When you run your pipeline, Dataflow uses two service accounts to manage security and permissions: the Dataflow service account and the controller service account. The Dataflow service uses the Dataflow service account as part of the job creation request, and during job execution to manage the job. Worker instances use the controller service account to access input and output resources after you submit your job.
Cloud Dataflow service account:
- Automatically created
- Manipulates job resources
- Cloud Dataflow service agent role
- Read/Write access to project resources
Controller service account:
- Compute Engine instances
- Metadata operations
- User-managed controller service account
Apache Beam concepts
- Pipeline: encapsulates the entire series of computations involved in reading input data, transforming that data, and writing output data. The input source and output sink can be the same or of different types, allowing you to convert data from one format to another. Apache Beam programs start by constructing a Pipeline object, and then using that object as the basis for creating the pipeline’s datasets. Each pipeline represents a single, repeatable job.
- Element: single entry of data (e.g. table row).
- PCollection: represents a potentially distributed, multi-element dataset that acts as the pipeline’s data. Apache Beam transforms use PCollection objects as inputs and outputs for each step in your pipeline. A PCollection can hold a dataset of a fixed size (bounded, for batch) or an unbounded dataset from a continuously updating data source (for stream).
- Transform: represents a processing operation that transforms data.

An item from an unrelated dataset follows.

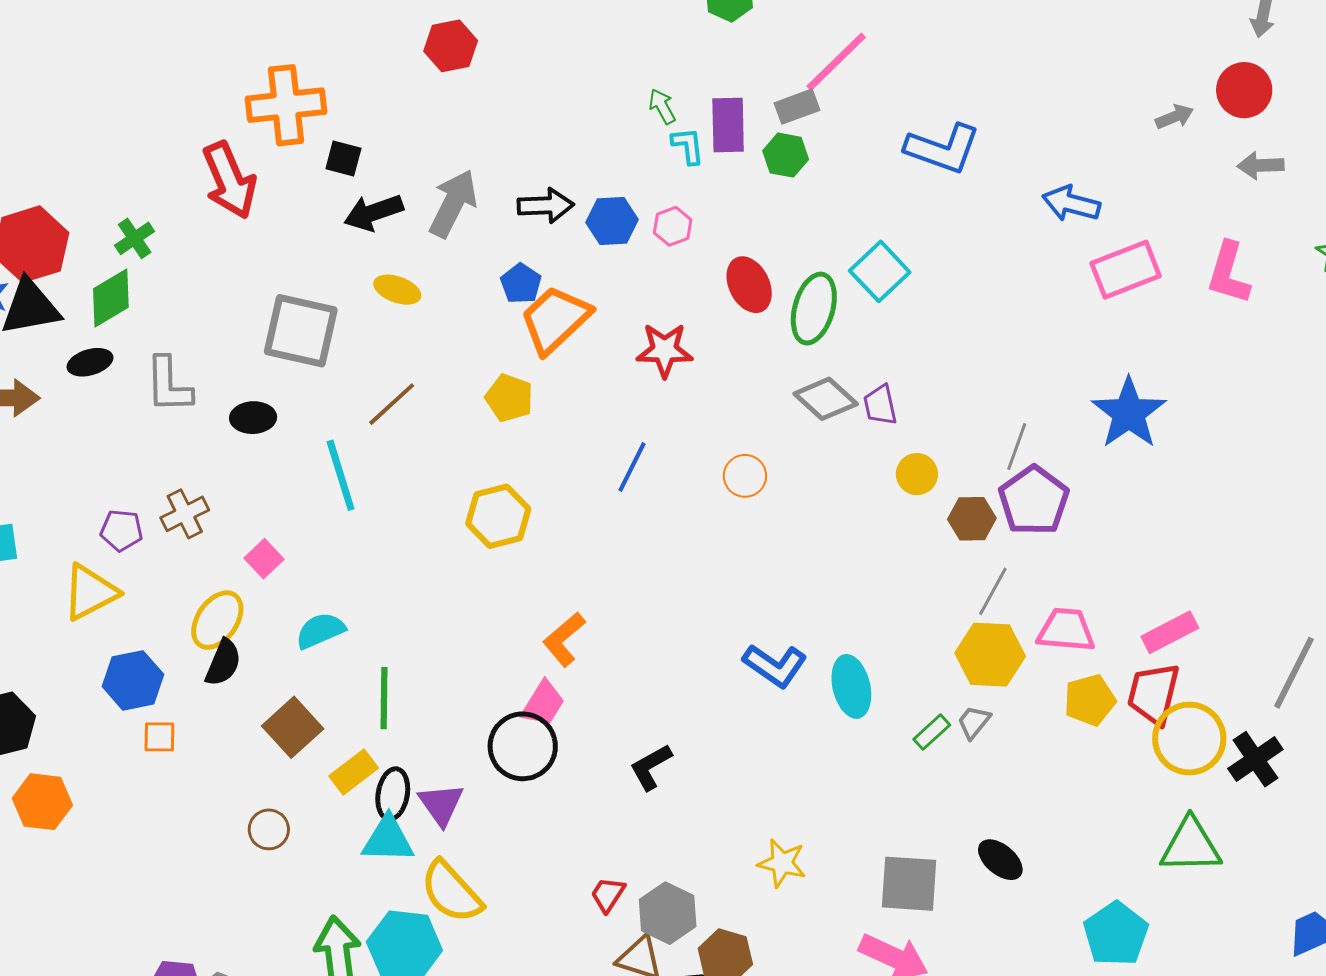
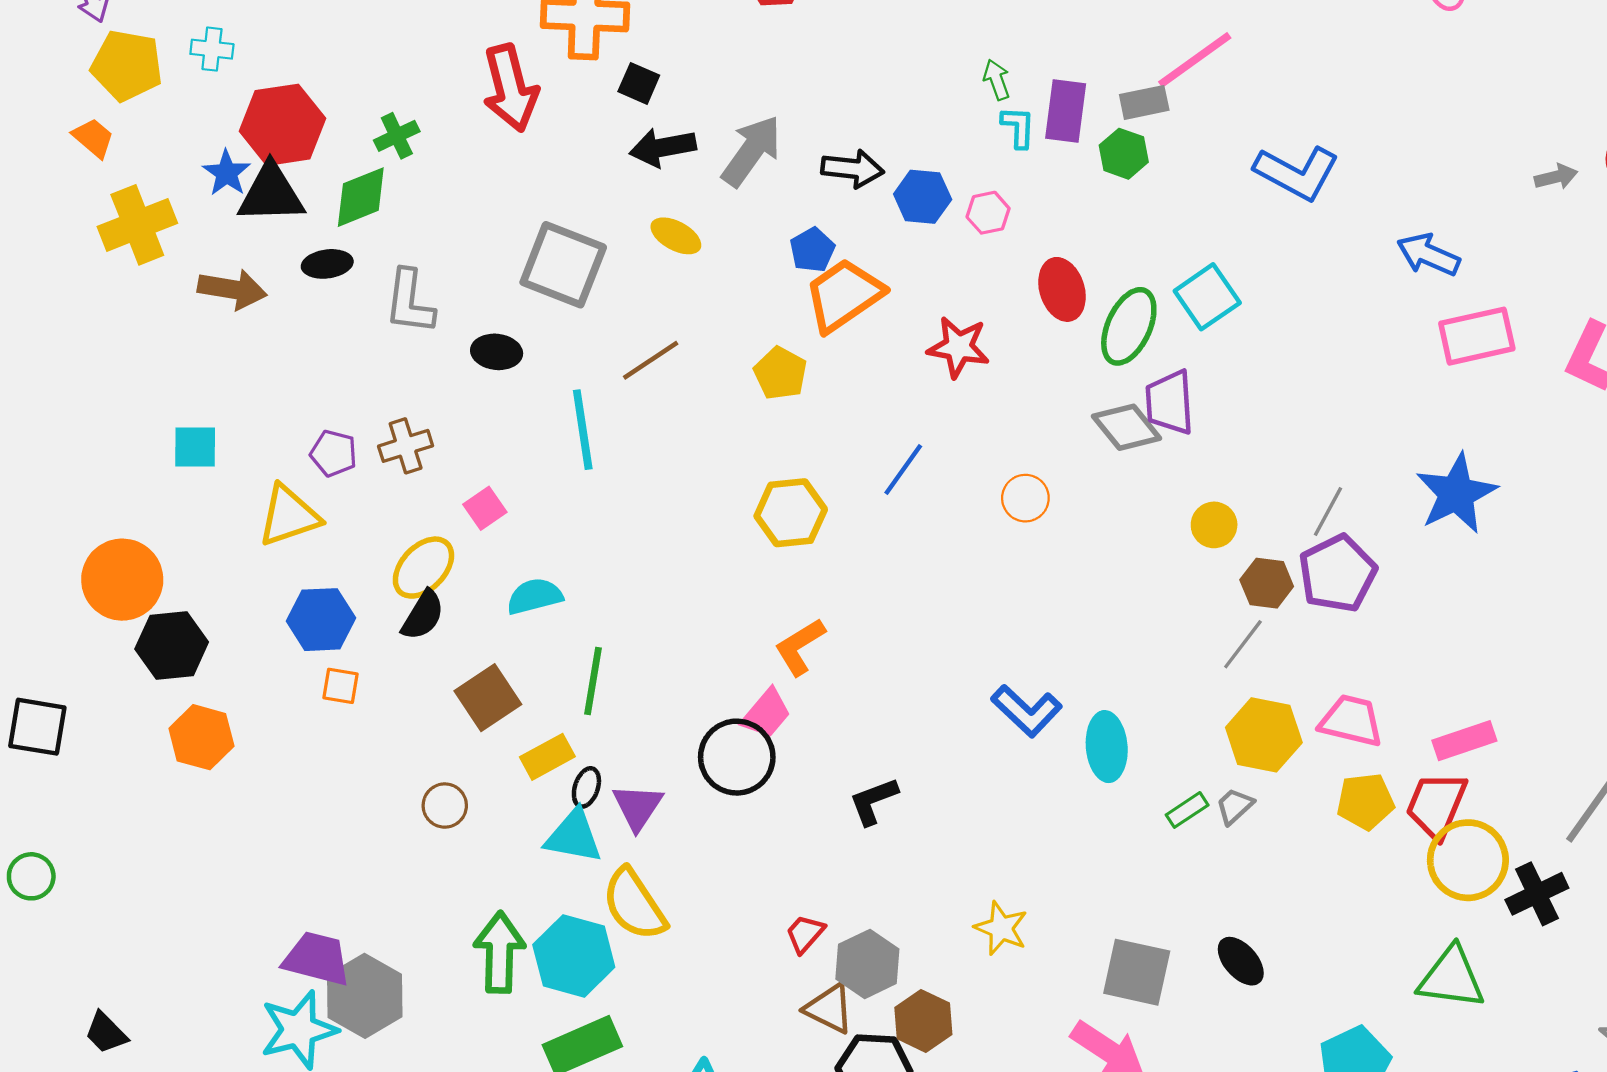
purple trapezoid: (880, 405) -> (1170, 402), moved, size x1.4
yellow hexagon: (498, 516) -> (791, 513), moved
gray line: (993, 591) -> (1243, 644), moved
black ellipse: (393, 794) -> (586, 787), size x0.7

A transform takes one or more PCollections as input, performs an operation that you specify on each element in that collection, and produces one or more PCollections as output. A transform can perform nearly any kind of processing operation, including performing mathematical computations on data, converting data from one format to another, grouping data together, reading and writing data, filtering data to output only the elements you want, or combining data elements into single values.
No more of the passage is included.